Over the past few months, the overall trend in mortgage rates is clearly downward. A new all-time low was set in early August and another looked possible a few weeks ago – before better-than-expected employment data ruled out that possibility. Yet a new one remains a real possibility.

In the longer term, Fannie Mae, Freddie Mac and the Mortgage Bankers Association (MBA) each have a team of economists dedicated to monitoring and forecasting developments in the economy, the real estate sector and mortgage rates. .

Expert mortgage rate forecasts

And here are their current rate forecasts for the last two quarters of 2020 (Q3 / 20 and Q4 / 20) and the first two of 2021 (Q1 / 21 and Q2 / 21).

Note that Fannie’s (published Tuesdays) and MBAs are updated monthly while Freddie’s is published quarterly. So Freddie’s sometimes feels outdated. The figures in the table below relate to 30-year fixed rate mortgages:

Forecaster T3 / 20 T4 / 20 T1 / 21 T2 / 21
Fannie Mae 3.0% 2.8% 2.8% 2.7%
Freddie mac 3.3% 3.3% 3.2% 3.2%
MBA 3.0% 3.1% 3.1% 3.1%

Expectations therefore vary considerably. You pay your money …

Find your lowest rate today

Everyone from federal regulators to personal finance gurus agree that it’s important to shop around for your new mortgage or refinance. You could save thousands of dollars in just a few years by getting quotes from multiple lenders. And more, if you hold onto your mortgage for a long time or have a large loan.

But rarely have you had more to gain from shopping than now. The mortgage market is currently very messy. And some lenders offer significantly lower rates than others. Worse yet, some make it harder to get a mortgage if you want cash refinancing, an investment property loan, a jumbo loan, or if your credit score is damaged.

So comparison shopping could get you the loan you want – and save you a bundle.

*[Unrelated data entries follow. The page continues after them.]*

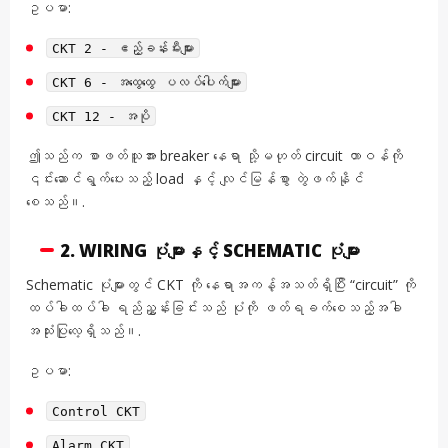
ဥပမာ:
CKT 2 - ဧည့်ခန်းမီးများ
CKT 6 - အထွေထွေ ပလပ်ပေါက်များ
CKT 12 - အပို
ဤသည်က စာဖတ်သူအား breaker နေရာ သို့မဟုတ် circuit တာဝန်ကို
၎င်းဆောင်ရွက်ပေးသည့် load နှင့် လျင်မြန်စွာ တွဲဖက်နိုင်
စေသည်။.
2. WIRING ပုံများနှင့် SCHEMATIC ပုံများ
Schematic ပုံများတွင် CKT ကို နေရာအကန့်အသတ်ရှိပြီး “circuit” ကို
ထပ်ခါထပ်ခါ ရည်ညွှန်းခြင်းသည် ပုံကို ဖတ်ရခက်စေသည့်အခါ
အသုံးပြုလေ့ရှိသည်။.
ဥပမာ:
Control CKT
Alarm CKT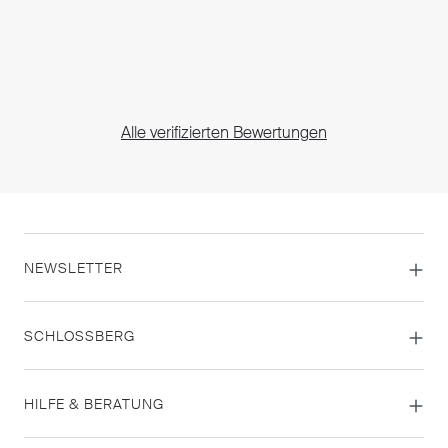
Alle verifizierten Bewertungen
NEWSLETTER
SCHLOSSBERG
HILFE & BERATUNG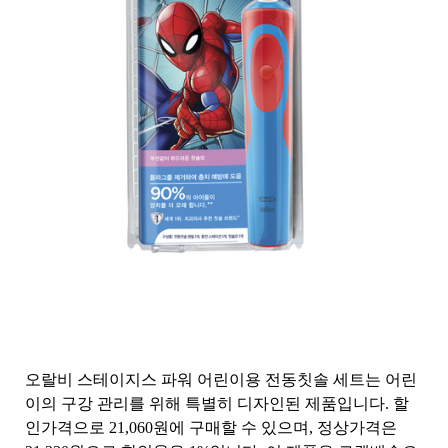
오랄비 스테이지스 파워 어린이용 전동칫솔 세트는 어린
이의 구강 관리를 위해 특별히 디자인된 제품입니다. 할
인가격으로 21,060원에 구매할 수 있으며, 정상가격은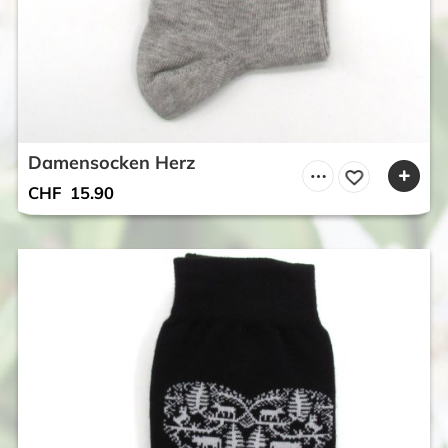
Damensocken Herz
CHF
15.90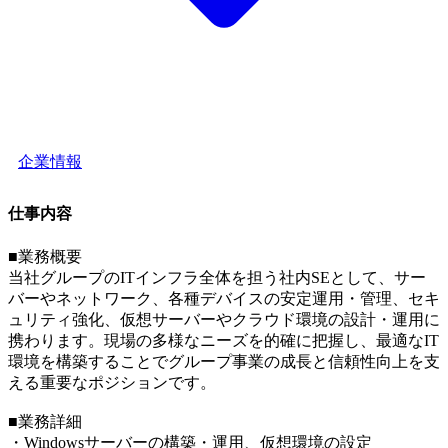
企業情報
仕事内容
■業務概要
当社グループのITインフラ全体を担う社内SEとして、サー
バーやネットワーク、各種デバイスの安定運用・管理、セキ
ュリティ強化、仮想サーバーやクラウド環境の設計・運用に
携わります。現場の多様なニーズを的確に把握し、最適なIT
環境を構築することでグループ事業の成長と信頼性向上を支
える重要なポジションです。
■業務詳細
・Windowsサーバーの構築・運用、仮想環境の設定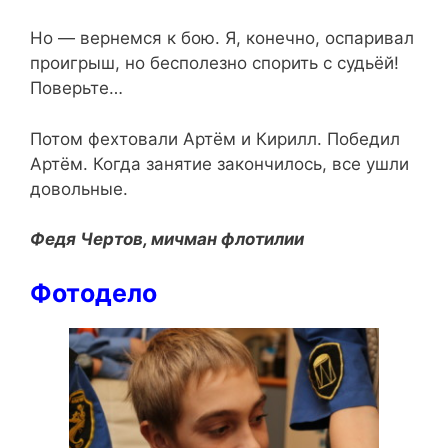
Но — вернемся к бою. Я, конечно, оспаривал
проигрыш, но бесполезно спорить с судьёй!
Поверьте…
Потом фехтовали Артём и Кирилл. Победил
Артём. Когда занятие закончилось, все ушли
довольные.
Федя Чертов, мичман флотилии
Фотодело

Check your new rate (Jul 6, 2021)

Mortgage rate methodology

Mortgage reports receive rates based on selected criteria from several lending partners every day. We arrive at an average rate and an APR for each type of loan to display in our graph. Because we average a range of rates, it gives you a better idea of ​​what you might find in the market. In addition, we average the rates for the same types of loans. For example, fixed FHA with fixed FHA. The end result is a good overview of the daily rates and how they have changed over time.